23 = consumed (i.e. ‘eight = ate’)

22 = in favour of (i.e. ‘four = for’)

21 = also (i.e. ‘two = too’)

20 = was victorious in a quiz (i.e. ‘one = won’)

Only Connect Solution

The first problem here is that, for many speakers, eight and ate are not homophones. For most speakers in the UK eight rhymes with ‘gate’, but for many ate rhymes with ‘get’. Both words were included in the questionnaire of the Survey of English Dialects – a nationwide study of regional speech in England carried out in the 1950s and 1960s. For the vast majority of informants the simple past tense of the verb ‘to eat’ rhymed with ‘get’ and there are very few unambiguous examples of rhymes with ‘gate’. The only examples of an apparent past form rhyming with ‘gate’ were in places like Yorkshire, Lancashire, Devon and Cornwall where, historically, the local dialect makes no distinction between present and past tense – i.e. eat is unmarked for tense but is pronounced to rhyme with ‘gate’ regardless. This reflects a middle English vowel sound that survives in a small set of similar words – meat still occasionally sounds like an RP pronunciation of ‘mate’ in these dialects. Interestingly, despite only fleeting glimpses in this survey of ate rhyming with ‘gate’, we increasingly hear this pronunciation nowadays, presumably as a result of a pronunciation falling in line with spelling – a trend confirmed by data published in the Longman Pronunciation Dictionary (Wells, 2008:54).

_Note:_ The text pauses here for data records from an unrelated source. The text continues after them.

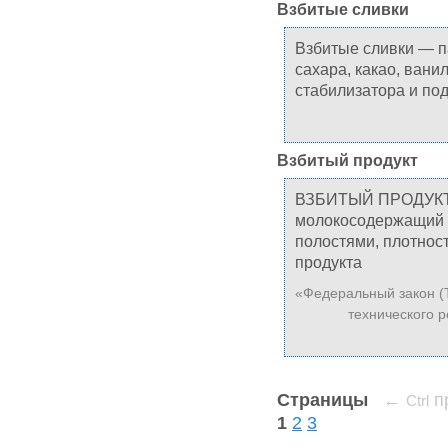
Взбитые сливки
Взбитые сливки — п
сахара, какао, вани
стабилизатора и по
Взбитый продукт
ВЗБИТЫЙ ПРОДУКТ –
молокосодержащий 
полостями, плотност
продукта
«Федеральный закон (
технического р
Страницы
←
п
Ctrl
1
2
3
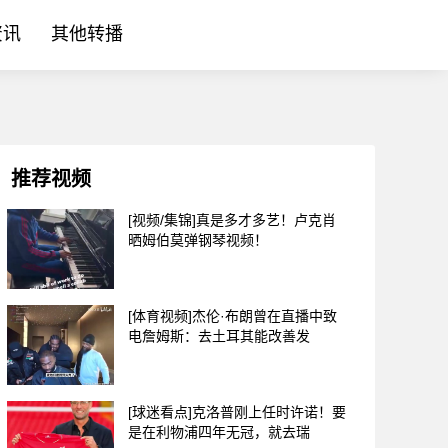
资讯
其他转播
推荐视频
[视频/集锦]真是多才多艺！卢克肖
晒姆伯莫弹钢琴视频！
[体育视频]杰伦·布朗曾在直播中致
电詹姆斯：去土耳其能改善发
[球迷看点]克洛普刚上任时许诺！要
是在利物浦四年无冠，就去瑞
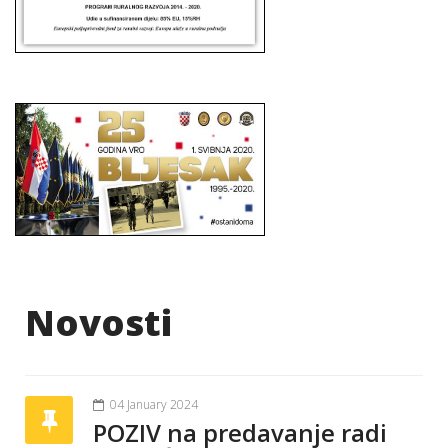
Novosti
04 January 2024
POZIV na predavanje radi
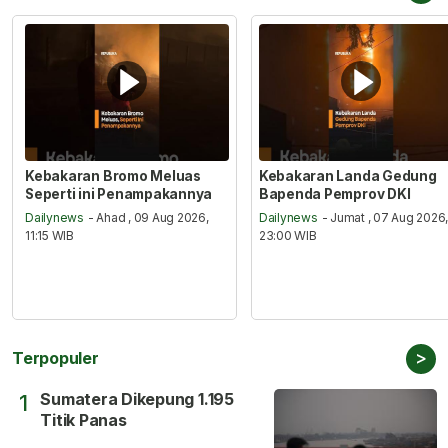
Kebakaran Bromo Meluas
Kebakaran Landa Gedung
Seperti ini Penampakannya
Bapenda Pemprov DKI
Dailynews
- Ahad , 09 Aug 2026,
Dailynews
- Jumat , 07 Aug 2026
11:15 WIB
23:00 WIB
>
Terpopuler
Sumatera Dikepung 1.195
1
Titik Panas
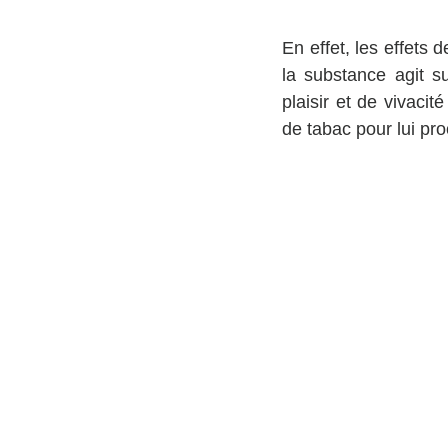
En effet, les effets 
la substance agit su
plaisir et de vivaci
de tabac pour lui pr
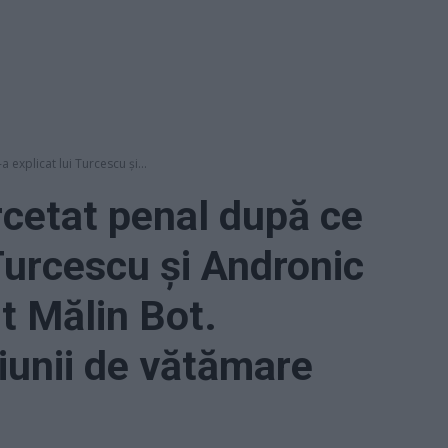
 explicat lui Turcescu și...
rcetat penal după ce
 Turcescu și Andronic
t Mălin Bot.
țiunii de vătămare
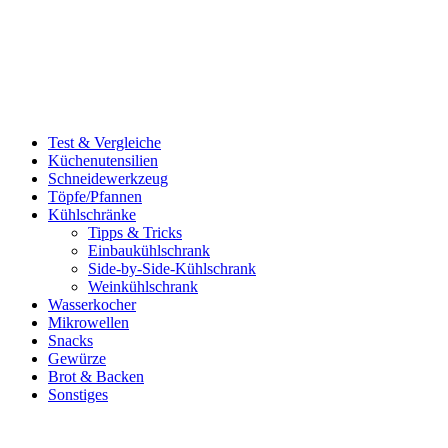
Test & Vergleiche
Küchenutensilien
Schneidewerkzeug
Töpfe/Pfannen
Kühlschränke
Tipps & Tricks
Einbaukühlschrank
Side-by-Side-Kühlschrank
Weinkühlschrank
Wasserkocher
Mikrowellen
Snacks
Gewürze
Brot & Backen
Sonstiges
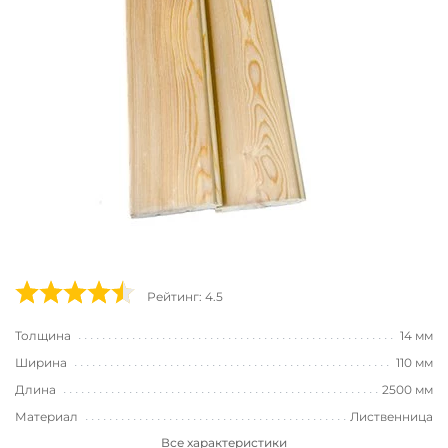
Рейтинг: 4.5
Толщина
14 мм
Ширина
110 мм
Длина
2500 мм
Материал
Лиственница
Все характеристики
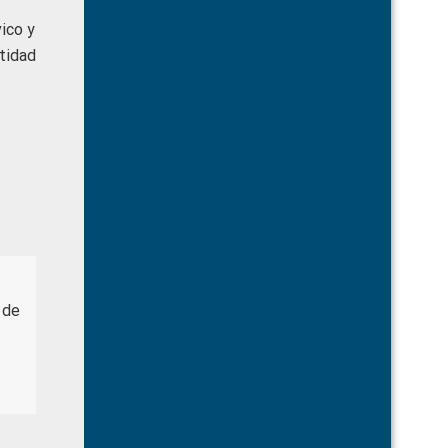
ico y
ntidad
 de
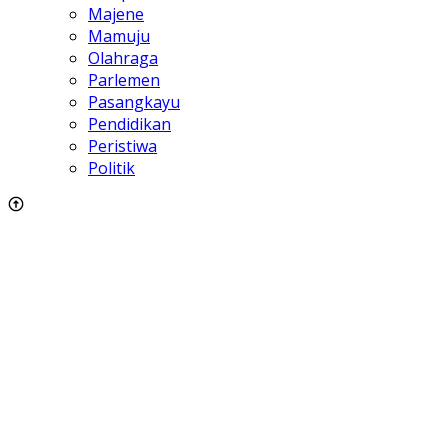
Majene
Mamuju
Olahraga
Parlemen
Pasangkayu
Pendidikan
Peristiwa
Politik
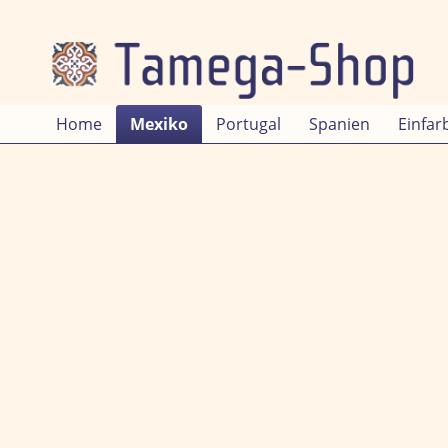
Home
Mexiko
Portugal
Spanien
Einfar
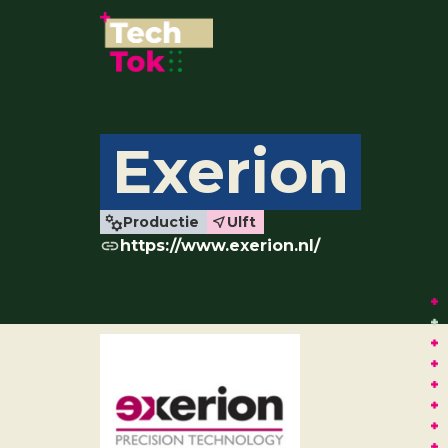
Exerion
Productie
Ulft
https://www.exerion.nl/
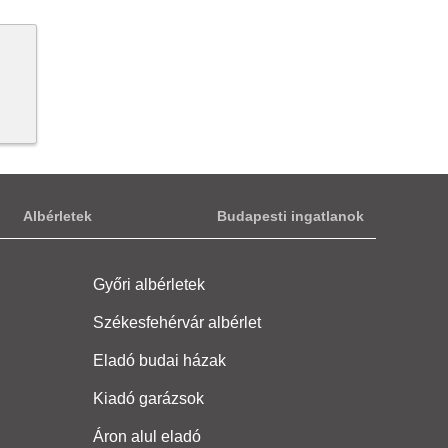
Albérletek
Budapesti ingatlanok
Győri albérletek
Székesfehérvár albérlet
Eladó budai házak
Kiadó garázsok
Áron alul eladó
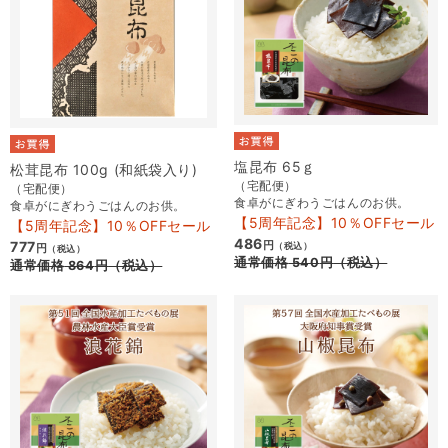
塩昆布 65ｇ
松茸昆布 100g (和紙袋入り)
（宅配便）
（宅配便）
食卓がにぎわうごはんのお供。
食卓がにぎわうごはんのお供。
【5周年記念】10％OFFセール
【5周年記念】10％OFFセール
486
777
円
（税込）
円
（税込）
通常価格
540
円
（税込）
通常価格
864
円
（税込）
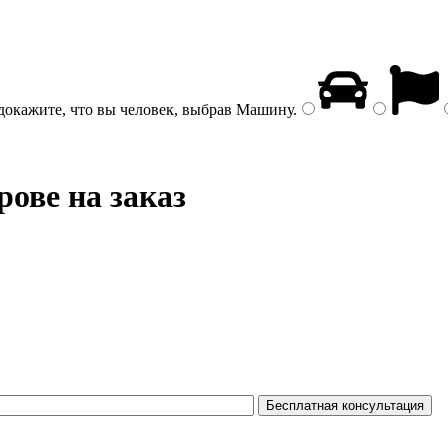
докажите, что вы человек, выбрав
Машину
.
ове на заказ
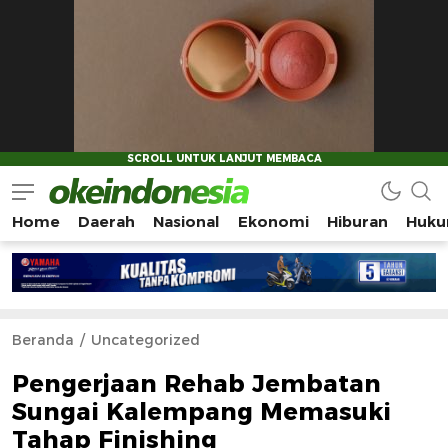
Home
Daerah
Nasional
Ekonomi
Hiburan
Huku
Okeindonesia.Online
Mengonlinekan Indonesia Secara Utuh
Beranda
Uncategorized
Pengerjaan Rehab Jembatan
Sungai Kalempang Memasuki
Tahap Finishing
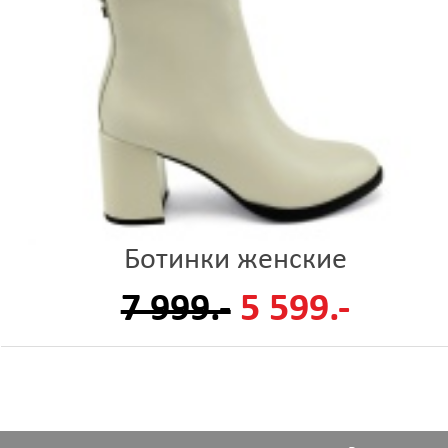
Ботинки женские
7 999.-
5 599.-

A similar process is happening with says so that, as with your pronunciation of ate, whether you pronounce says to rhyme with ‘fez’ or with ‘phase’ may reveal a good deal about your age.

Four and for and two and too indisputably rhyme in most varieties of British English (if we exclude for convenience the Scots preference for twa), but one and won present a similar problem. If you speak RP – the regionally neutral middle-class accent of England – you probably rhyme one with won and chances are if you’re from the south of England you will, too. If, like my sister-in-law, you come from Leeds you might also do so, but with a completely different vowel to the one used by RP speakers and southerners. For many speakers in the UK, however, one rhymes with ‘gone’ while won rhymes with ‘gun’. Data from the Survey of English Dialects suggests that one was almost universally rhymed with ‘gone’ in the north and Midlands, apart from a small pocket of West Yorkshire (cf. my sister-in-law’s pronunciation in Leeds) and the far north, where the dialect form yan competed with one.  In contrast, speakers in the south of England varied between a rhyme with ‘gone’ and a rhyme with ‘gun’ with the latter more common. According to a survey conducted for the Longman Pronunciation Dictionary roughly 70% of British English speakers favour a rhyme with ‘gone’ meaning that one and won are homophonous for a minority of speakers (Wells, 2008:563). Thankfully the captain of the team presented with this clue was a young RP speaker, but I wonder if contestants from the north (or older speakers) subconsciously struggled to make the connection between the mathematical and linguistic clues, as for them the link may not be immediately apparent for either the first or fourth item in the sequence (or both).

So my friend may have been deluded all those years ago about his chances of ever playing for England, but he might genuinely have a case to argue about his relative chances of winning TV quiz shows.  The British Library holds the entire set of recordings made for the Survey of English Dialects thus allowing researchers to explore and enjoy these fine distinctions between dialects.

Only Connect Series 12 Episode 12, Genealogists v Surrealists. 2016. BBC2. 26 September, 20.30.